A-share market resumed trading: consumption generally recovered

Index and style: A-Shares rose, dominated by optional and necessary consumption. Shanghai Stock Exchange 50 and Shanghai and Shenzhen 300 led the gains, with weekly increases and decreases of 4.1% and 3.14% respectively. In terms of style performance, optional consumption and necessary consumption, the market, medium P / E ratio and low profit stocks are dominant.

Industry performance: most of them rose, with leisure services, food and beverage and household appliances leading the increase.

Leading index: in the past 20 days, Shanghai Stock Exchange 50 dominated, with food and beverage, steel and mining leading the rise.

Valuation tracking: A-share valuation rebounded, and most industry valuations rose.

Overseas market review: global stock markets rose in an all-round way

Major global stock indexes rose in an all-round way, with the three major U.S. stock indexes ranking first.

US stock market: the index closed up in an all-round way, the industry rose in an all-round way, the growth of information technology, energy and essential consumption ranked first, and the growth and market style were relatively dominant. The index valuation is upward as a whole, and the industry valuation is upward as a whole.

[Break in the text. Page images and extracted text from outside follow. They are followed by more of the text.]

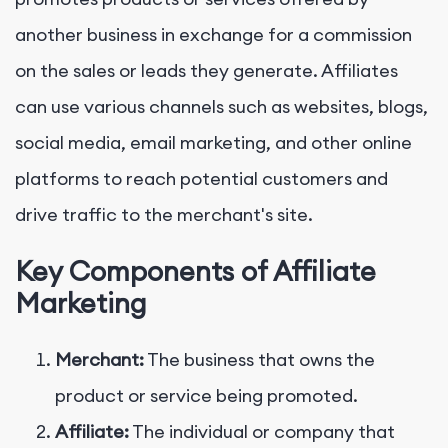
another business in exchange for a commission
on the sales or leads they generate. Affiliates
can use various channels such as websites, blogs,
social media, email marketing, and other online
platforms to reach potential customers and
drive traffic to the merchant's site.
Key Components of Affiliate
Marketing
Merchant:
The business that owns the
product or service being promoted.
Affiliate:
The individual or company that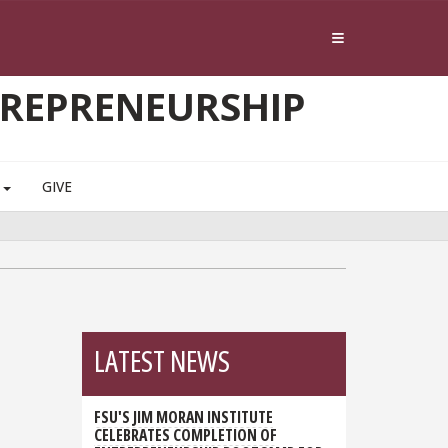
TREPRENEURSHIP
S
GIVE
LATEST NEWS
FSU'S JIM MORAN INSTITUTE
CELEBRATES COMPLETION OF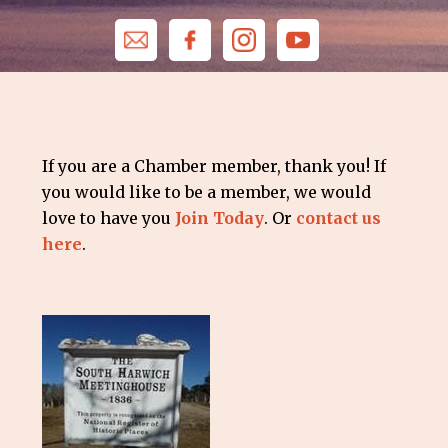
If you are a Chamber member, thank you! If
you would like to be a member, we would
love to have you
Join Today
. Or
contact us
here
.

Hong Kong Stock Market: the industry rose in an all-round way, with the real estate construction industry, essential consumer industry and industry leading the increase. The index valuation is comprehensively upward, and most industry valuations are upward.

Performance of major categories of assets: RMB appreciation and recovery of risk appetite at home and abroad

The global market is rising and the developed market is dominant. Commodity prices generally rose, with crude oil, industrial metals, copper and gold all rising. In terms of interest rate bonds, the long and short end interest rates of US bonds rebounded; In terms of credit bonds, China’s three-year AAA + medium note credit spread narrowed and expanded in five years; In terms of convertible bonds, the convertible bond index fell. In terms of exchange rate, the US dollar index and the euro exchange rate fell, and the RMB appreciated. In terms of volatility, the VIX Index fell.

In terms of commodity relative performance, copper gold ratio, oil gold ratio and London gold / CRB industrial metals all declined. In terms of the relative performance of the bond market, the interest rate spread between China and the United States has expanded and that between Germany and the United States has narrowed. In terms of the relative value of stocks and bonds, the revised risk premium under Wande’s full a caliber has dropped, and the risk premium of S & P 500 has rebounded.

Leading assets: convertible bonds, US dollar and US Treasury bond futures dominated on the 20th.

Risk warning: Overseas volatility intensifies; Unexpected changes in macroeconomic policies; Regulatory policy exceeded expectations.